Actually a quite interesting article: https://en.wikipedia.org/wiki/All_horses_are_the_same_color
Talk about burying the lede! 😄
From that link:
… I mean… yes, the logic follows… if you… make and hold that assumption… which is ostensibly what you are trying to prove.
This is otherwise known as circular reasoning.
Apparently this arose basically as a joke, a way of illustrating that you actually have to prove the induction is valid every step of the way, instead of just asserting it.
No, that’s what induction is. You prove the base case (e.g. n=1) and then prove that the (n+1) case follows from the (n) case. You may then conclude the result holds for all n, since we proved it holds for 1, which means it holds for 2, which means it holds for 3, and so on.

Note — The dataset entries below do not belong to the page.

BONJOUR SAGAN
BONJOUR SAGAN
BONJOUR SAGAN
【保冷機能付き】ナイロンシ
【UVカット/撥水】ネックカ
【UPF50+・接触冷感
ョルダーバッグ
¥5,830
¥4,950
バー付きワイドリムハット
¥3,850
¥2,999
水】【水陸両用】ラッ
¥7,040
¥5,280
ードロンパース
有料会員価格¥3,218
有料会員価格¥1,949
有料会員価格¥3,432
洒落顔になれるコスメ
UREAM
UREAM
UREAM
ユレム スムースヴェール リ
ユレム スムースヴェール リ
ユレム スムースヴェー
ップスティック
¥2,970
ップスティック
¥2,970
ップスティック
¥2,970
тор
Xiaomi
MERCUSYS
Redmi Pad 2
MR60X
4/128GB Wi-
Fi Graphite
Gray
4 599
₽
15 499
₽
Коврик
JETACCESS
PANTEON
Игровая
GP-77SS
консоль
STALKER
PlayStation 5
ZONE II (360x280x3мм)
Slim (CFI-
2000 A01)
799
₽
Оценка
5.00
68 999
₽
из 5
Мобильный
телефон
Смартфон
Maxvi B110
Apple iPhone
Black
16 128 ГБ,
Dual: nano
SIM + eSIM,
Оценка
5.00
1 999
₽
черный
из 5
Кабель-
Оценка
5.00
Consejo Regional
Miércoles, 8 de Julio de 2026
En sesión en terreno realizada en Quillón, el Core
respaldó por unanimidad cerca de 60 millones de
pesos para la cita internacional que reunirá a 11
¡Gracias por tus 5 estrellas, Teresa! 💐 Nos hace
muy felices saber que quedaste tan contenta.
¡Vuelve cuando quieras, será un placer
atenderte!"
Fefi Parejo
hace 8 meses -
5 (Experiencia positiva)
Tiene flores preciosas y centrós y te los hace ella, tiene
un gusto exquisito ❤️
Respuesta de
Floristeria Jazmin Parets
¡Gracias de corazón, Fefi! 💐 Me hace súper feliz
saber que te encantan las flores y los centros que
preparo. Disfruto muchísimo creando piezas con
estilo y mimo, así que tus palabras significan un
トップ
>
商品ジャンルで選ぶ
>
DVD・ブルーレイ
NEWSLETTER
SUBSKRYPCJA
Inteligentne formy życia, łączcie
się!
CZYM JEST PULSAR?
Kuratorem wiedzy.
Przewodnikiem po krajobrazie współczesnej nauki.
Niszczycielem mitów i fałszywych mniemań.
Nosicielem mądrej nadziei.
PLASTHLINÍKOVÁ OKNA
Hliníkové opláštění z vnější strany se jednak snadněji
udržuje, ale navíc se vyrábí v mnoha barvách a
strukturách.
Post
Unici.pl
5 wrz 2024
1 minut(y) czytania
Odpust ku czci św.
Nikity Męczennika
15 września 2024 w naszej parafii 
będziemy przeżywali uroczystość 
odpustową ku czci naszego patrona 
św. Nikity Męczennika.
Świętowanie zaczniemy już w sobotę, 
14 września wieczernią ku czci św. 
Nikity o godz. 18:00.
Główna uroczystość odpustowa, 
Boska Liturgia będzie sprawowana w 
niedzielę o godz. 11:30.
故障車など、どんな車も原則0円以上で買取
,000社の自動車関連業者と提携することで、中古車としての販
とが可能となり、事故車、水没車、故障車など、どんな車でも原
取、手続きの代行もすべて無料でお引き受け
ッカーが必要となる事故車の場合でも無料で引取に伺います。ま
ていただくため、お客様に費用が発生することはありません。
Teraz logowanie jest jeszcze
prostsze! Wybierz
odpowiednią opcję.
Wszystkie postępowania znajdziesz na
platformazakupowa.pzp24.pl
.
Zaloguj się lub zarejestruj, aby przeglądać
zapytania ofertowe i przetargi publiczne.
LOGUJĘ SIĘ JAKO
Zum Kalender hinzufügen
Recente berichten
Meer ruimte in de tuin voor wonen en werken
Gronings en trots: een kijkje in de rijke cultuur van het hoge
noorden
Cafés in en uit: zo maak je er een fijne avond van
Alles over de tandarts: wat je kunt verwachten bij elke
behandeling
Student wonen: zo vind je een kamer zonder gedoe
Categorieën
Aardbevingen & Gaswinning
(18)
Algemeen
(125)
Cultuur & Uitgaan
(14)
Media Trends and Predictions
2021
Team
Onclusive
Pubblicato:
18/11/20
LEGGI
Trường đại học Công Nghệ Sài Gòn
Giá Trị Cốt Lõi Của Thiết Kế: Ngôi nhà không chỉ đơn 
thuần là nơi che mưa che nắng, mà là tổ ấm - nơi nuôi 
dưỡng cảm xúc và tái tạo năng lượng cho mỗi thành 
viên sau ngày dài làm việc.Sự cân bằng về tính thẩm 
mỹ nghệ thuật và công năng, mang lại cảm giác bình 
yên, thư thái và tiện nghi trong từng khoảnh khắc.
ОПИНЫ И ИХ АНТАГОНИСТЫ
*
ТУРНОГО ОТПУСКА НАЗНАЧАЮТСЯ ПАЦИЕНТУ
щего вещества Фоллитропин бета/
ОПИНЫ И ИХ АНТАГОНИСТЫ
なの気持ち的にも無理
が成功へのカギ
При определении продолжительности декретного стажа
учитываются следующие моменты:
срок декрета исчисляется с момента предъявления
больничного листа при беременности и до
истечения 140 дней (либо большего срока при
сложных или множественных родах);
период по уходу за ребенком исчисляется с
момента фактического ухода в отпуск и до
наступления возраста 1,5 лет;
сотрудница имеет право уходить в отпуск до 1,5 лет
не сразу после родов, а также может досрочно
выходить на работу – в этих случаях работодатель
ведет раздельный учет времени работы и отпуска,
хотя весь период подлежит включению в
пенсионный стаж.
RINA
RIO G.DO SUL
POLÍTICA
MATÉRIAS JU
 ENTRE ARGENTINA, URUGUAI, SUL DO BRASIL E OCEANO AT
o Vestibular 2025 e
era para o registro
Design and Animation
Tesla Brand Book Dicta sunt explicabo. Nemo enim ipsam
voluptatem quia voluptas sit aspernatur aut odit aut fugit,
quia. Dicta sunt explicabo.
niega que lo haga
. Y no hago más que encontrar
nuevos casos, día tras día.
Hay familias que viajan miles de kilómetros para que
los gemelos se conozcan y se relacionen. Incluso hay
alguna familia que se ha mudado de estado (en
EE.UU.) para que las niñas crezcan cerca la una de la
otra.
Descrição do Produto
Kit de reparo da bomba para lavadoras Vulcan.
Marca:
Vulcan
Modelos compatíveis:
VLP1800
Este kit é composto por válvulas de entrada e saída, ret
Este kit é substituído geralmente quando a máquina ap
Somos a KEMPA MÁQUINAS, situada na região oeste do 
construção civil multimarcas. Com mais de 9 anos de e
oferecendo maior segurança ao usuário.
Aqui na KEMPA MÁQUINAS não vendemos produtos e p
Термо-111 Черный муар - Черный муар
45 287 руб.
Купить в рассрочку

Exactly, the assumption (known as the inductive hypothesis) is completely fine by itself and doesn’t represent circular reasoning. The issue in the “proof” actually arises from the logic coming after this, in which they assume that they can form two different overlapping sets by removing a different horse from the total set of horses, which fails if n=1 (as then they each have a single, distinct horse).
It’s not circular reasoning, it’s a step of mathematical induction. First you show that something is true for a set of 1, then you show that if it’s true for a set of n it is also true for a set of n+1.
I did do this proof by induction back in the day, but now looking at the article I am clueless.
Do you mean you went through the proof and verified it, or falsified it?
As I understand it, it goes something like this:
…
You have a set of n horses.
Assume a set of n horses are the same color.
Now you also have a set of n+1 horses.
Set 1: (1, 2, 3, … n)
Set 2: (2, 3, 4, … n+1)
Referring back to the assumption, both sets have n horses in them, Set 2 is just incremented forward one, therefore, Set 2’s horses are all one color, and Set 1’s horses are all one color.
Finally, Set 1 and Set 2 always overlap, therefore that the color of all Set 1 and Set 2’s horses are the same.
…
So, if you hold the ‘all horses in a set of size n horses are the same color’ assumption as an actually valid assertion, for the sake of argument…
This does logically hold for Set 1 and Set 2 … but only in isolation, not compared to each other.
The problem is that the sets do not actually always overlap.
If n = 1, and n + 1 = 2, then:
Set 1 = ( 1 )
Set 2 = ( 2 )
No overlap.
Thus the attempted induction falls apart.
Set 1’s horse 1 could be brown, Set 2’s horse 2 could be … fucking purple… each set contains only one distinct color, that part is true, but the final assertion that both sets always overlap is false, so when you increment to:
Set 1 = ( 1, 2 )
Set 2 = ( 2, 3 )
We now do not have necessarily have the same colored horse 2 in each set, Set 1’s horse 1 and 2 would be brown, Set 2’s horse 2 and 3 would be purple.
…
I may be getting this wrong in some way, it’s been almost 20 years since I last did set theory / mathematical proof type coursework.
I took a peek and it is sort of dumb but logically “sound”. Specifically the indictive step.
In the inductive step you assume the statement is true for some number n and use this statement to prove the statement n + 1 is true. If you can do that then you can prove the induction step.
So in this example the statement we assume is true is given n horses, all of them are the same color. To prove the statement for n + 1 horses we look at the n + 1 horses. Then we exclude the last horse. By excluding the last horse we have a set of n horses. By the induction statement this set of horses must all be the same color. So now we’ve proven the first n horses are the same color.
Next we can exclude the first horse. This also gives us a set of n horses. By the induction statement all these horses must also be the same color. Therefore all n + 1 horses must be the same color.
This sounds really dumb but the proof works in the induction step.
The logical issue is that the base case is wrong which is necessary for a complete proof by induction.
I think? I worked through how the induction logic actually fails.
This kind of induction only works if you can actually prove Sets 1 and 2, starting at n and n+1, actually overlap at all stages… and in this case, they don’t.